Material shown:
******************************

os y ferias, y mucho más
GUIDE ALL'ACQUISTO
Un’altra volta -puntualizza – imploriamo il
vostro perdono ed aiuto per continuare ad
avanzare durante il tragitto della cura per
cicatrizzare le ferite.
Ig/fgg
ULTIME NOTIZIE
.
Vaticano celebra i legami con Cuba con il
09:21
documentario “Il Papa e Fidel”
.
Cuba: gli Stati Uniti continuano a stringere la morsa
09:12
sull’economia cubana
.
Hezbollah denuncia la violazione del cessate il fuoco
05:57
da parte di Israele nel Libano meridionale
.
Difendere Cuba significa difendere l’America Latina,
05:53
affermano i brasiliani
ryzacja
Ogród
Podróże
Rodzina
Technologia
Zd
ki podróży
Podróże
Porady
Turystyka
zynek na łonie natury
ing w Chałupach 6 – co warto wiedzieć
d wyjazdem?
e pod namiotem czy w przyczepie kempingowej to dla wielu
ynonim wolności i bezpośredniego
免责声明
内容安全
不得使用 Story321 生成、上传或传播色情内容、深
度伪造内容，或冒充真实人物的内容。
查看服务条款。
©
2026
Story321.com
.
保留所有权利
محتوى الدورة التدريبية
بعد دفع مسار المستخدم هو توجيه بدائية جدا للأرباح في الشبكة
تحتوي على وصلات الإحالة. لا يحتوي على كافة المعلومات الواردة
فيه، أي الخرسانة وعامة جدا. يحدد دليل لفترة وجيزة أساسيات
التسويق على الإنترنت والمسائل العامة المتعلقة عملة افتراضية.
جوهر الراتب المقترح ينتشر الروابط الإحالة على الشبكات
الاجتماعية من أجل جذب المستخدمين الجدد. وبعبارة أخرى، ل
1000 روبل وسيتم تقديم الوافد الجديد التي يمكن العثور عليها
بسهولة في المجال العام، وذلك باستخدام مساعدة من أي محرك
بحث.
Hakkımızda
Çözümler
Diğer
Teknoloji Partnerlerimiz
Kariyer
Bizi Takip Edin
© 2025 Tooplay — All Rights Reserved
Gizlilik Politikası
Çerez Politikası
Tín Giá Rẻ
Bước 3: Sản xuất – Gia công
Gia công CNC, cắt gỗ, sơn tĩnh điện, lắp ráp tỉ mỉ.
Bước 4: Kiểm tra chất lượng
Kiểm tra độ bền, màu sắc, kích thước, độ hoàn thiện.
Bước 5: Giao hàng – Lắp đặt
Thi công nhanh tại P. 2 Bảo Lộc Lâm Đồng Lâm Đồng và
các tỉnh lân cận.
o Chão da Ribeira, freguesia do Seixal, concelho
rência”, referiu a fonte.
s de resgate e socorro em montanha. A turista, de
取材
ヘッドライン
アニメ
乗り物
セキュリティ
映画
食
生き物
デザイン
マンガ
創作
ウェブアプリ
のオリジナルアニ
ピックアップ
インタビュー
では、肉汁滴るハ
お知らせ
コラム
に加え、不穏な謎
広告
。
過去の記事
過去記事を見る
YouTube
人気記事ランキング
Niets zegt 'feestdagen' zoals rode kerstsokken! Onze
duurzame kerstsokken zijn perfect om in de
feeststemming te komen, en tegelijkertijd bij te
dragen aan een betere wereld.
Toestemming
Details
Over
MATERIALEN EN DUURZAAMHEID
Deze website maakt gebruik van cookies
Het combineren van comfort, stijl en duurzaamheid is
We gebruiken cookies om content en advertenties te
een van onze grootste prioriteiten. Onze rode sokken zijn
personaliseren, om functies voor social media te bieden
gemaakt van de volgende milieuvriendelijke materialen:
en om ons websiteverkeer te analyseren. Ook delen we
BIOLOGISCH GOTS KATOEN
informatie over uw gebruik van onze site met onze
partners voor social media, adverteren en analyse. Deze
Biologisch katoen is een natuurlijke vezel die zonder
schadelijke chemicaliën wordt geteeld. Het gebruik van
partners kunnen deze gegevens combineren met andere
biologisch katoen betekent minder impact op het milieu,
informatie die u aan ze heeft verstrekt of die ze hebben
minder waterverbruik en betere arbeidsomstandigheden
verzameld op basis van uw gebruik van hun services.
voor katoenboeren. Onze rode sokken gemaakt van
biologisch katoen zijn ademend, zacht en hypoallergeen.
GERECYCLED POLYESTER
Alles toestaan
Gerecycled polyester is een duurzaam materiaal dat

******************************

Exercise objective: Transcribe the records exactly as given.

Task output:
os y ferias, y mucho más
GUIDE ALL'ACQUISTO
Un’altra volta -puntualizza – imploriamo il
vostro perdono ed aiuto per continuare ad
avanzare durante il tragitto della cura per
cicatrizzare le ferite.
Ig/fgg
ULTIME NOTIZIE
.
Vaticano celebra i legami con Cuba con il
09:21
documentario “Il Papa e Fidel”
.
Cuba: gli Stati Uniti continuano a stringere la morsa
09:12
sull’economia cubana
.
Hezbollah denuncia la violazione del cessate il fuoco
05:57
da parte di Israele nel Libano meridionale
.
Difendere Cuba significa difendere l’America Latina,
05:53
affermano i brasiliani
ryzacja
Ogród
Podróże
Rodzina
Technologia
Zd
ki podróży
Podróże
Porady
Turystyka
zynek na łonie natury
ing w Chałupach 6 – co warto wiedzieć
d wyjazdem?
e pod namiotem czy w przyczepie kempingowej to dla wielu
ynonim wolności i bezpośredniego
免责声明
内容安全
不得使用 Story321 生成、上传或传播色情内容、深
度伪造内容，或冒充真实人物的内容。
查看服务条款。
©
2026
Story321.com
.
保留所有权利
محتوى الدورة التدريبية
بعد دفع مسار المستخدم هو توجيه بدائية جدا للأرباح في الشبكة
تحتوي على وصلات الإحالة. لا يحتوي على كافة المعلومات الواردة
فيه، أي الخرسانة وعامة جدا. يحدد دليل لفترة وجيزة أساسيات
التسويق على الإنترنت والمسائل العامة المتعلقة عملة افتراضية.
جوهر الراتب المقترح ينتشر الروابط الإحالة على الشبكات
الاجتماعية من أجل جذب المستخدمين الجدد. وبعبارة أخرى، ل
1000 روبل وسيتم تقديم الوافد الجديد التي يمكن العثور عليها
بسهولة في المجال العام، وذلك باستخدام مساعدة من أي محرك
بحث.
Hakkımızda
Çözümler
Diğer
Teknoloji Partnerlerimiz
Kariyer
Bizi Takip Edin
© 2025 Tooplay — All Rights Reserved
Gizlilik Politikası
Çerez Politikası
Tín Giá Rẻ
Bước 3: Sản xuất – Gia công
Gia công CNC, cắt gỗ, sơn tĩnh điện, lắp ráp tỉ mỉ.
Bước 4: Kiểm tra chất lượng
Kiểm tra độ bền, màu sắc, kích thước, độ hoàn thiện.
Bước 5: Giao hàng – Lắp đặt
Thi công nhanh tại P. 2 Bảo Lộc Lâm Đồng Lâm Đồng và
các tỉnh lân cận.
o Chão da Ribeira, freguesia do Seixal, concelho
rência”, referiu a fonte.
s de resgate e socorro em montanha. A turista, de
取材
ヘッドライン
アニメ
乗り物
セキュリティ
映画
食
生き物
デザイン
マンガ
創作
ウェブアプリ
のオリジナルアニ
ピックアップ
インタビュー
では、肉汁滴るハ
お知らせ
コラム
に加え、不穏な謎
広告
。
過去の記事
過去記事を見る
YouTube
人気記事ランキング
Niets zegt 'feestdagen' zoals rode kerstsokken! Onze
duurzame kerstsokken zijn perfect om in de
feeststemming te komen, en tegelijkertijd bij te
dragen aan een betere wereld.
Toestemming
Details
Over
MATERIALEN EN DUURZAAMHEID
Deze website maakt gebruik van cookies
Het combineren van comfort, stijl en duurzaamheid is
We gebruiken cookies om content en advertenties te
een van onze grootste prioriteiten. Onze rode sokken zijn
personaliseren, om functies voor social media te bieden
gemaakt van de volgende milieuvriendelijke materialen:
en om ons websiteverkeer te analyseren. Ook delen we
BIOLOGISCH GOTS KATOEN
informatie over uw gebruik van onze site met onze
partners voor social media, adverteren en analyse. Deze
Biologisch katoen is een natuurlijke vezel die zonder
schadelijke chemicaliën wordt geteeld. Het gebruik van
partners kunnen deze gegevens combineren met andere
biologisch katoen betekent minder impact op het milieu,
informatie die u aan ze heeft verstrekt of die ze hebben
minder waterverbruik en betere arbeidsomstandigheden
verzameld op basis van uw gebruik van hun services.
voor katoenboeren. Onze rode sokken gemaakt van
biologisch katoen zijn ademend, zacht en hypoallergeen.
GERECYCLED POLYESTER
Alles toestaan
Gerecycled polyester is een duurzaam materiaal dat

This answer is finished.